Cohere acquired Aleph Alpha in April 2026, creating a combined entity with an estimated $20 billion transatlantic valuation. Aleph Alpha was founded in January 2019 in Heidelberg, Germany, and had raised $533 million including a $500 million Series B in November 2023 from investors including Bosch Ventures, SAP, Schwarz Group, and HPE, valuing the company at approximately €2.7 billion. Aleph Alpha had built a strong reputation as Europe's premier sovereign AI company, with particular expertise in explainable AI through its AtMan (Attention Manipulation) toolkit and GDPR-by-design model training practices. Its Luminous model family and PharIA healthcare AI product had established the company as the preferred AI vendor for several German federal government agencies and EU enterprises. Following the acquisition, Aleph Alpha's Heidelberg operations continue as Cohere's EU research hub, with Jonas Andrulis and the existing Heidelberg team remaining in place. The combined entity positions Cohere as the leading transatlantic sovereign AI company with research and commercial operations in Canada, Germany, the US, the UK, and across continental Europe.

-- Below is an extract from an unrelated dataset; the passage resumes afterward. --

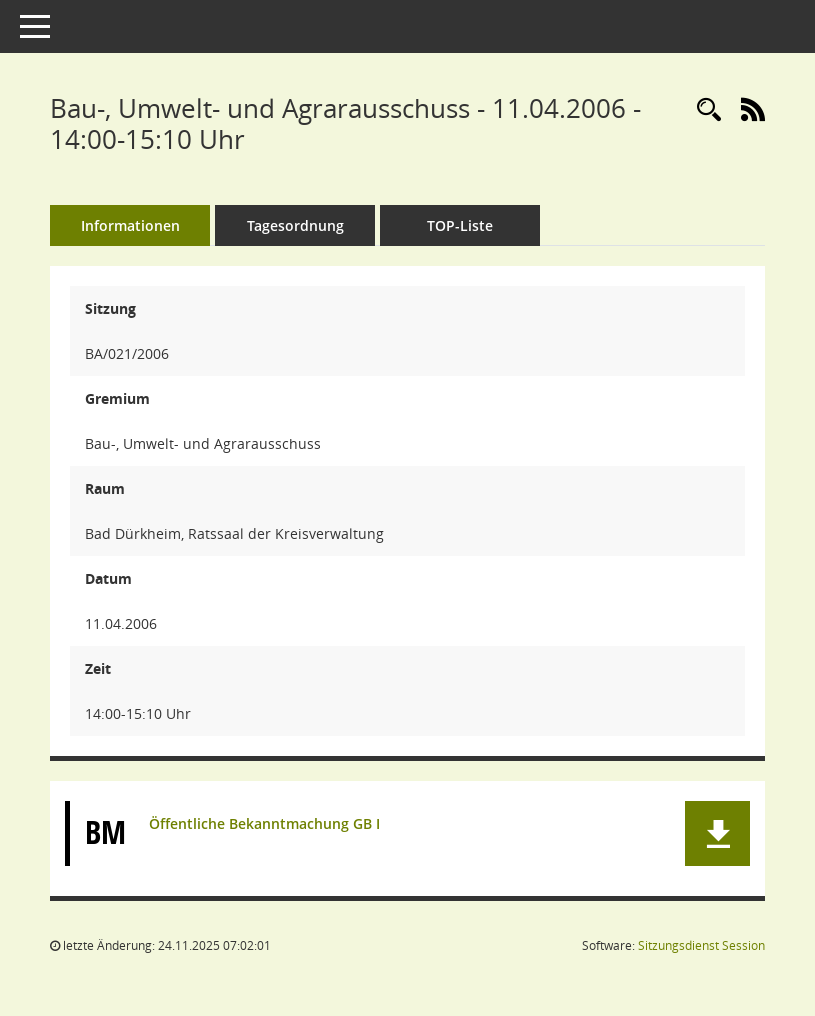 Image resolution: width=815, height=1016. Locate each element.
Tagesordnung (295, 225)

Is Cohere planning an IPO?
Cohere is widely anticipated to pursue an initial public offering in 2026, following its September 2025 $7 billion valuation round and the April 2026 Aleph Alpha acquisition that created a combined $20 billion entity. The company's revenue of approximately $240 million in annual recurring revenue by February 2026 provides the financial foundation for a credible public market story. An IPO would represent a significant event for the Canadian technology ecosystem, as Cohere is one of the largest Canadian AI companies by valuation. The Canadian government's $240 million sovereign AI investment in December 2024 also creates political momentum for Cohere to remain a domestically headquartered public company. No specific IPO date, exchange, or underwriter had been officially announced as of May 2026. The integration of Aleph Alpha's operations and the resulting combined entity's revenue and organizational structure will likely be key factors in the IPO preparation timeline. Investors across Cohere's funding rounds include Radical Ventures, Inovia Capital, Oracle, Salesforce Ventures, and Index Ventures.